# How to find lim (pi/2 - x)/cos(x) as x -> pi/2?

1. Mar 26, 2005

### gillgill

How do i start this problem?

lim (π/2)-x all over cos x
x->π/2

2. Mar 26, 2005

### cepheid

Staff Emeritus
Are you familiar with l'Hopital's rule? It seems to me that would work here.

3. Mar 26, 2005

### Sirus

L'Hospital's rule will work.

EDIT: cepheid beat me to it. : )

4. Mar 26, 2005

### gillgill

i don't know L'Hospital's rule

5. Mar 26, 2005

### cepheid

Staff Emeritus
Okay, well it's been a while since I learned it, so I have no idea how you would prove it is true (probably apply the def'n of a derivative). But I can tell you what it states. It usually applies to limits of one function over another: f(x)/g(x). In this case, both functions evaluate to zero at the point where you're evaluating the limit, so you get an indeterminate form: 0/0. L'Hospital's rule is especially useful in these cases:

lim f(x)/g(x) = lim f'(x)/g'(x)
x-->a ...........x -->a

The limit of the ratio of the two functions is equal to the limit of the ratio of the derivatives of the two functions. To give you some intuitive sense of why this might be so, consider another example:

lim x^2/e^x
x---> infty

This gives you the indeterminate form infty/infty

Both functions increase without bound as x becomes large. But the limit depends on which one (numerator or denominator) dominates , which depends on how fast each function grows as x increases. I.e. it depends on the derivatives. We know that the exponential function increases far more quickly than a simple power function, and L'Hospital's rule reflects that, for you can differentiate each function as many times as you want (invoke L'Hospital's each time), and you'll end up with some constant C/e^x, which tends to zero as x ---> infty. The denominator dominates, because it increases so much faster that the numerator is negligible by comparison. I hope this helps.
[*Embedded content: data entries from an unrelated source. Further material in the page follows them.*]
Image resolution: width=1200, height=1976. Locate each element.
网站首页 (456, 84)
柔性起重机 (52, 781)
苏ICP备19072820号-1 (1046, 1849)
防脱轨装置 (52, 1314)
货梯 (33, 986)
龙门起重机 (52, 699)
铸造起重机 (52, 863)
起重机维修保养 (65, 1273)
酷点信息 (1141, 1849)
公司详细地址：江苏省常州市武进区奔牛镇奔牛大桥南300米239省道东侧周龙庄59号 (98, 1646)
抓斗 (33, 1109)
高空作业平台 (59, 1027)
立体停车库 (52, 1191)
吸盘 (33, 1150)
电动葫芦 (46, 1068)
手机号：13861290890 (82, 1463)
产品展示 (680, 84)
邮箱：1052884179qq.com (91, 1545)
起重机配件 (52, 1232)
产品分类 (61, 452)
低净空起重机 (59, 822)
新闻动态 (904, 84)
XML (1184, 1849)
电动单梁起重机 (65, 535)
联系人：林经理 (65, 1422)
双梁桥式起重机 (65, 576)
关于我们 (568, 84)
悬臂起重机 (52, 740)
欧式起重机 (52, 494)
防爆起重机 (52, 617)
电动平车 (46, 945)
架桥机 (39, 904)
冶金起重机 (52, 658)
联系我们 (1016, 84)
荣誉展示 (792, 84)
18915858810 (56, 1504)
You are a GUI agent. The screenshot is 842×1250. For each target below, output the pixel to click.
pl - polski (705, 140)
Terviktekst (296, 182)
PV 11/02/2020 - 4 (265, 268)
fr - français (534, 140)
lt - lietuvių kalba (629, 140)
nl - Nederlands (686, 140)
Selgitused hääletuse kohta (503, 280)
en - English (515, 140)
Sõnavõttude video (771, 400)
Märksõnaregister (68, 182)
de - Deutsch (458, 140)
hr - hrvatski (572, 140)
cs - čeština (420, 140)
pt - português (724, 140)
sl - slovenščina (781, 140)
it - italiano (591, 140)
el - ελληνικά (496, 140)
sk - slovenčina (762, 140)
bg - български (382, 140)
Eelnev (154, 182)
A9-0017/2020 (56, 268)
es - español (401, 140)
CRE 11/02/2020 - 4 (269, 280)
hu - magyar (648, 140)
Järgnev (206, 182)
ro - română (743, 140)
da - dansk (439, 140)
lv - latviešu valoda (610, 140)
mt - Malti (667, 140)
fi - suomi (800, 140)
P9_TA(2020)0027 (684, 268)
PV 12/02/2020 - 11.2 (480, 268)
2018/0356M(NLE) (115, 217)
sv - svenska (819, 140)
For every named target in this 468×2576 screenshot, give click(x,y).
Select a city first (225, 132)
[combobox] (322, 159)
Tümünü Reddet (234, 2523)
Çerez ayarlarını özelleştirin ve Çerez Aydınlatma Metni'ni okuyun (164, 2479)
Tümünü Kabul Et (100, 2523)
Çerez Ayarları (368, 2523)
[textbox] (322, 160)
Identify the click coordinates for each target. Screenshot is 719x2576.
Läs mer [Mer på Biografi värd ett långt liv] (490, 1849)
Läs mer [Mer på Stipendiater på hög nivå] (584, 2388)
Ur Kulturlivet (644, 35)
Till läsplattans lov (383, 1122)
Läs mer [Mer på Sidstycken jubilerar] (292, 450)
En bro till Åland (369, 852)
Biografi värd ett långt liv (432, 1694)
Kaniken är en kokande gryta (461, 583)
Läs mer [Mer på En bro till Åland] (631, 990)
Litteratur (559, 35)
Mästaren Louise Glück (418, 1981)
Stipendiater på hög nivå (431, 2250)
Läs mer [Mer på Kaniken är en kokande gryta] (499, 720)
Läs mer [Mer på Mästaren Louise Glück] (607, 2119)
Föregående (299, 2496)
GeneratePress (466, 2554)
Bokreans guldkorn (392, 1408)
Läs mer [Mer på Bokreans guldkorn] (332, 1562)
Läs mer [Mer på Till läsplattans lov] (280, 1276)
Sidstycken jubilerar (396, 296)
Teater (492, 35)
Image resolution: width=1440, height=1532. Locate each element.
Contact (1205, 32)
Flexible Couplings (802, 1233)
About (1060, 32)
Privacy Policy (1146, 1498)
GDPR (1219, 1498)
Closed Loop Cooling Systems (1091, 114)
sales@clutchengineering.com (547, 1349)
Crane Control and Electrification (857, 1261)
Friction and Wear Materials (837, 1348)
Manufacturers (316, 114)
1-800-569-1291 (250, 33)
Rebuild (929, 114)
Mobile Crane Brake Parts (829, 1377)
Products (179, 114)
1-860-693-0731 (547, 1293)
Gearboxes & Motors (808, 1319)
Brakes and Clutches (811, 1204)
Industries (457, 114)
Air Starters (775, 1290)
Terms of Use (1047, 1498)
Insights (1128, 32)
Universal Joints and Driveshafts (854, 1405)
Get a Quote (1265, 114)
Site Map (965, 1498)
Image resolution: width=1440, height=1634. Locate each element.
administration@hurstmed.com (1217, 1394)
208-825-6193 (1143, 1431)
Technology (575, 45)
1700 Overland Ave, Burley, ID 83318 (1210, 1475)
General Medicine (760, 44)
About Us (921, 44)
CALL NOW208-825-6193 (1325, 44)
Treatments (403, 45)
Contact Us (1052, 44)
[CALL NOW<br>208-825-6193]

I'm wondering if there isn't some other way to solve it, considering you haven't been taught L'Hospital's, but were still given the problem.

6. Mar 26, 2005

### gillgill

how do u apply this rule to this question?

7. Mar 26, 2005

### Ouabache

I also would solve using L'Hopital's rule. But if that rule had not been taught yet, another method you could use is make a substitution:

$$\cos x = \sqrt{1-\sin^2 x}$$. Then substitute values of $$x$$ in the neighborhood of $$\frac{\pi}{2}$$, (just little bigger or smaller than) and evaluate directly.

8. Mar 27, 2005

### cepheid

Staff Emeritus

Well, what is f(x) (the function in the numerator) in your example? What is g(x)? Once you know, it is straightforward. Apply the formula for L'Hosptal's rule.

9. Apr 2, 2005

### Ouabache

numerical solution

Gill, since you mention that you have'nt covered derivatives yet and also that you've had some problem viewing LaTeX (personal commun. from Gill), I illustrate my method for you below in plain text.

I didn't use L'Hopital's rule, just made a trig substitution then solved by evaluating x in the neighborhood of pi/2.
pi/2 = 1.57079633, for x you could plug in a value e.g. 1.56 or 1.57) and evaluate numerically. Remember to replace cos x using the identity cos x = sqrt(1-(sin x)^2).

lim (x--> pi/2) [((pi/2)-x)/cos x]
lim (x--> pi/2) [(1.57079633-1.57)/sqrt(1-sin(1.57)^2)]

do you get the idea? the solution approaches --> 1

10. Apr 3, 2005

### gillgill

o..icic...thx Ouabache and others...^^

11. Apr 4, 2005

### Galileo

Another way without L'Hospital is again to rewrite the equation to use the everimportant limit:

$$\lim_{x \to 0}\frac{\sin x}{x}=1$$

Notice $\sin(\pi/2-x)=-\sin(x-\pi/2)=\cos(x)$
so you can write the limit as:

$$\lim_{x \to \pi/2}\frac{\pi/2-x}{\sin (\pi/2-x)}$$

Any substitution starting to slap you in the face?